Drug Cases: Majority ends in acquittal Narcotics officials say faulty charge sheets, lack of witnesses are to blame

In the first nine months of this year, more than 60 percent of the accused got acquitted in drug-related cases, and narcotics control officials blame the poor conviction rate mainly on the faulty charge sheets and a lack of witnesses.

The scenarios were almost similar in the previous two years.

In the circumstances, most of the criminals are going back to the drug trade once they come out of jail, police and narcotics control officials say.

Different courts delivered judgments in 11,862 drug cases between January and September this year, acquitting 9,231 of the 15,212 accused, show data from the Police Headquarters. Around 55 percent suspects were acquitted in 2015 and 56 percent last year.

That happened despite tests, carried out at the labs of Department of Narcotics Control (DNC), confirmed that evidence found in possession of the suspects were indeed drugs, said officials from the department.

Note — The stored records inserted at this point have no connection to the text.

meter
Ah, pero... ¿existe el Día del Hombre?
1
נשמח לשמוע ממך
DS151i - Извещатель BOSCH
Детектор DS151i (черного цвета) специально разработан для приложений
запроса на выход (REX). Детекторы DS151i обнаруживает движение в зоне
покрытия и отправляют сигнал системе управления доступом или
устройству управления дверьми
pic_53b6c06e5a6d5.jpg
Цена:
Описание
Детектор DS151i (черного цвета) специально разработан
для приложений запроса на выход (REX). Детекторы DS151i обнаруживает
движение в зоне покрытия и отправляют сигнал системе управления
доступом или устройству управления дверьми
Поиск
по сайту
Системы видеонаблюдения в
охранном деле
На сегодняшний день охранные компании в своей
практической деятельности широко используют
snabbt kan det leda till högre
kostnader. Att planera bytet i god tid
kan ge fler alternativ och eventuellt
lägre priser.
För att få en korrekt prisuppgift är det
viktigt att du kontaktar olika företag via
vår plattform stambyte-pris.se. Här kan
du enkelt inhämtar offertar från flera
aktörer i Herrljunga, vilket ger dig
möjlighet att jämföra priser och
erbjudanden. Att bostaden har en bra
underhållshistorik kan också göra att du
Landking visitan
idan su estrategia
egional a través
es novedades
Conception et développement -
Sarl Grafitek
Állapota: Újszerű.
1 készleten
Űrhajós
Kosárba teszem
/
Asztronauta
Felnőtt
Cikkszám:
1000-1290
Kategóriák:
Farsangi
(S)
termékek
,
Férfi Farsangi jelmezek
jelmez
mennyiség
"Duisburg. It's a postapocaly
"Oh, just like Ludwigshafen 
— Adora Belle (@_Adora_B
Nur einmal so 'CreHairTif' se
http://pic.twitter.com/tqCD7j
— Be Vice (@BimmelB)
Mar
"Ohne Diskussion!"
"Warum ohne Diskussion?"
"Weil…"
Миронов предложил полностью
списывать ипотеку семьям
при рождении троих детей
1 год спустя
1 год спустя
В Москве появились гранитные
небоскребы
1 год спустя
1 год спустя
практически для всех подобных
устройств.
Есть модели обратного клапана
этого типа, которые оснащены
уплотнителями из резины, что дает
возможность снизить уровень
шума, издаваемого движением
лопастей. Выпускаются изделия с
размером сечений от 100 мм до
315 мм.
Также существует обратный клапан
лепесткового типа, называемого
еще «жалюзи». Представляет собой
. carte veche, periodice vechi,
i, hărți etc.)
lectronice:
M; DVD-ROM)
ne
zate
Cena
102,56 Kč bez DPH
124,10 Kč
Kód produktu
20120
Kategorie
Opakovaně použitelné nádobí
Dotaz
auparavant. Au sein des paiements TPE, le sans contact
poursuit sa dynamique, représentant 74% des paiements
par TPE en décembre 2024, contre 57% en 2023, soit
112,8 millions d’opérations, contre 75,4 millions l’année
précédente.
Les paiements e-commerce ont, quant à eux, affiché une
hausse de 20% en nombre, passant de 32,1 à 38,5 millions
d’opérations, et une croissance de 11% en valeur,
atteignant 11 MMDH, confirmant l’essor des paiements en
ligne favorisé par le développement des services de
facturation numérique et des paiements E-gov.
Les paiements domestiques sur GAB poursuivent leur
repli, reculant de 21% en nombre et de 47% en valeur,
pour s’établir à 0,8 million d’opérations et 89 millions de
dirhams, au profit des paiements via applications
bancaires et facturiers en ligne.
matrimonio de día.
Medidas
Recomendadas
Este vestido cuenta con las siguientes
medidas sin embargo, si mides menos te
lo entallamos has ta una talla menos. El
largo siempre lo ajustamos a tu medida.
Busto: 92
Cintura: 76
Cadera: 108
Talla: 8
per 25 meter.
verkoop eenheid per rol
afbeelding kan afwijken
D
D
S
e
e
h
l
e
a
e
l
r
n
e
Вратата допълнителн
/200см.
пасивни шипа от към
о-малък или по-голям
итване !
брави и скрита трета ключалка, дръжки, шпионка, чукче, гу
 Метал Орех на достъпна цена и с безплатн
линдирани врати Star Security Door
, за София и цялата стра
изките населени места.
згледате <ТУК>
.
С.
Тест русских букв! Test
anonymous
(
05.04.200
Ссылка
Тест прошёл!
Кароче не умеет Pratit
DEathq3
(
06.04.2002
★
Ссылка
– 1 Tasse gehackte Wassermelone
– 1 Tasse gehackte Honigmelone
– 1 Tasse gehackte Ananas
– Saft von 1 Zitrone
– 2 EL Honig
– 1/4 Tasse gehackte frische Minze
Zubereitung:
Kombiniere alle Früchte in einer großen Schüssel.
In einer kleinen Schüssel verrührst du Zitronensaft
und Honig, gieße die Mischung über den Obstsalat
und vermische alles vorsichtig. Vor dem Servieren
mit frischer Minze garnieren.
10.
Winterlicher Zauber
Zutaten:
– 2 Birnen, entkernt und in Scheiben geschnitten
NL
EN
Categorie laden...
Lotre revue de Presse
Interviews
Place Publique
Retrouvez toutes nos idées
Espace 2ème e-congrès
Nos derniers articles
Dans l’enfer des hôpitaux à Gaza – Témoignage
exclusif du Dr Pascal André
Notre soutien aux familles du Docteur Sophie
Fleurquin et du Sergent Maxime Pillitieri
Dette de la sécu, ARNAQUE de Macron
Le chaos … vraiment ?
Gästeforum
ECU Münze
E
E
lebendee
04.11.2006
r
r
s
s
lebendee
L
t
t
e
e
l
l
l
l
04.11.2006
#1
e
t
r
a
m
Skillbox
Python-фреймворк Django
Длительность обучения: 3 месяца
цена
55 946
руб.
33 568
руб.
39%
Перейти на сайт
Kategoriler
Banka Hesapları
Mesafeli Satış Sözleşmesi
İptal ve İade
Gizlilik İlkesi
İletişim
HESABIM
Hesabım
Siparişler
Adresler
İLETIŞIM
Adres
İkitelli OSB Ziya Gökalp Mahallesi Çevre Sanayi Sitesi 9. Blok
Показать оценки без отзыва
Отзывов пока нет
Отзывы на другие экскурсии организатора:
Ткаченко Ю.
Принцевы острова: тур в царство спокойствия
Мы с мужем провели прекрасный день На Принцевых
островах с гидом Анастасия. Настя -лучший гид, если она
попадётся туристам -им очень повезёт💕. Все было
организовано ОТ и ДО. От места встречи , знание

In the first six months of this year, the department examined 28,000 samples of evidence collected from law enforcers and all the tests were positive for drugs, Dulal Krishna Saha, chief forensic expert at DNC central laboratory, told The Daily Star.

“This forensic test result is considered prime evidence in any case,” he said.

DNC Additional Director General (intelligence) Nazrul Islam Shikder said his department started studying verdicts in narcotics cases this year.

Investigators often in the charge sheets mention that the suspects are accused of possessing yaba or phensedyl instead of saying amphetamine and codeine, he said, adding that such “mistakes” weaken the charge sheets.

In many cases, investigators are “bribed” to prepare faulty charge sheets.

Talking to these correspondents on November 13, a female drug trader, who had been facing six cases, said she got acquitted in three of the lawsuits after “spending” Tk 90,000 and several weeks behind bars.

Wishing not to be named, the woman from Karwan Bazar Railway slum said she again got involved in drug rackets immediately after coming out on bail.

Most of those freed from jail on acquittal do the same thing, Ahsan Ur Rahman, DNC deputy director (Intelligence), said.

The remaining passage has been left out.